The bishop, an enthusiastic bicyclist, viewed RAGBRAI as an opportunity to follow Pope Francis’ call to go to the peripheries, to be in the midst of the sheep, to have the smell of the sheep, to be in touch with the world outside church walls.
“The daily Masses brought a whole new dimension to my RAGBRAI experience,” Tiedje told The Catholic Messenger, Davenport’s diocesan newspaper. “It was great having so many people show up for Mass. I think for some they found the bishop to be a real down to earth human being—someone they could relate to. I can’t help but believe that good things will come out of … ‘Pedaling to the Peripheries.’”
Bishop Zinkula prepared his RAGBRAI homilies ahead of time but added to their rich soil as the bicycling experience unfolded.
He flipped pancakes with the Knights of Columbus in Harper and strolled through the massive tent city at St. Mary’s in Sigourney. He stopped by the home of 10-year-old Zach Santos in Hills for cookies and lemonade. Zach had a poster on the lawn welcoming the bishop.
The bishop also paid a visit to 101-year-old Mary Hurt, who attends daily Mass at St. Joseph Parish in Hills. A parishioner told the bishop that Hurt would like to meet him.
What was really neat,” Hurt said, “is that (the bishop) is Czech and my husband was pure Czech.”

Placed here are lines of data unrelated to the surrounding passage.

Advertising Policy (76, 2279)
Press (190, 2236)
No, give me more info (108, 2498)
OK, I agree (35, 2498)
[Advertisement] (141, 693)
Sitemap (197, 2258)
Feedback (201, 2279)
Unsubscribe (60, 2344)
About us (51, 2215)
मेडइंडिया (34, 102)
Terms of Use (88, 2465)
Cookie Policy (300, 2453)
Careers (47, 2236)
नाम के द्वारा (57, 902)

Learning of that connection, Bishop Zinkula greeted her in Czech: “Jak se mas” (“How are you?”) and she responded in Czech: “Dobre” (“Good”). “He took my hand; it was very sweet. My husband would be just thrilled to death.” Hurt said she prays for the bishop daily, but now, “I know who I’m praying for.”
Bishop Zinkula had dinner with people in every parish before Mass: St. John in Onawa; St. Rose of Lima in Denison; St. Joseph in Jefferson; St. Thomas Aquinas in Ames; Sacred Heart in Newton; St. Mary in Sigourney; and St. Mary in Iowa City.
“They were having a meal and so I thought I’d have a meal with them and hang out with the parishioners and then celebrate Mass,” he said. “I figured that would be something that they would enjoy and appreciate. I wanted to support them just by being there.”
The themes of his homilies related to each day’s Scripture, centered on evangelization, salvation, family, leadership, looking and listening, and preparing the soil of our lives. He summed up the homilies during the last evening Mass with a call to action for the RAGBRAI family of faith:
“Having personally accepted God’s offer of salvation and joined the family of God, may we be servant leaders in the church and in the world who look closely to see God’s presence in our lives and listen carefully to hear what God speaks to our hearts. May we prepare the soil of our lives so that we bear more abundant fruit by becoming more committed disciples of Jesus Christ and by evangelizing others as we share the joy of the Gospel.”
He added, “If we do that, as Julian of Norwich (a Christian mystic and theologian) said, ‘All shall be well, and all shall be well and all manner of thing shall be well.”‘
Pedaling to the Peripheries team members reveled in the ride, good weather, accommodations, hospitality, and the opportunity to bond with the bishop and one another after Mass.
Camaraderie ruled the day among bicyclists on the road and in the towns where they stopped to fuel up on grilled cheese sandwiches, pork chops on a stick, homemade ice cream, huge slices of pizza, smoothies, beer and other refreshments.
At RAGBRAI’s conclusion, Bishop Zinkula and his brother, Jerry, dipped the front wheel of their bicycles in the Mississippi River in Davenport.
“Where we go from here is Vision 20/20,” Bishop Zinkula said, referring to a diocesan journey of revitalization of faith and a renewal of grace in the spirit of Pentecost. Vision 20/20, still in its formative stages, aims to fill every heart and life with the joy of the Gospel through a fresh encounter with Jesus Christ.
“You could look at our RAGBRAI experience as preparing the soil for Vision 20/20,” the bishop said. “As we continue to talk about Vision 20/20, hopefully this gives people some ideas. We all need to be creative in reaching out to people and evangelizing in whatever way might work for a parish.”
Arland-Fye is editor of The Catholic Messenger, newspaper of the Diocese of Davenport.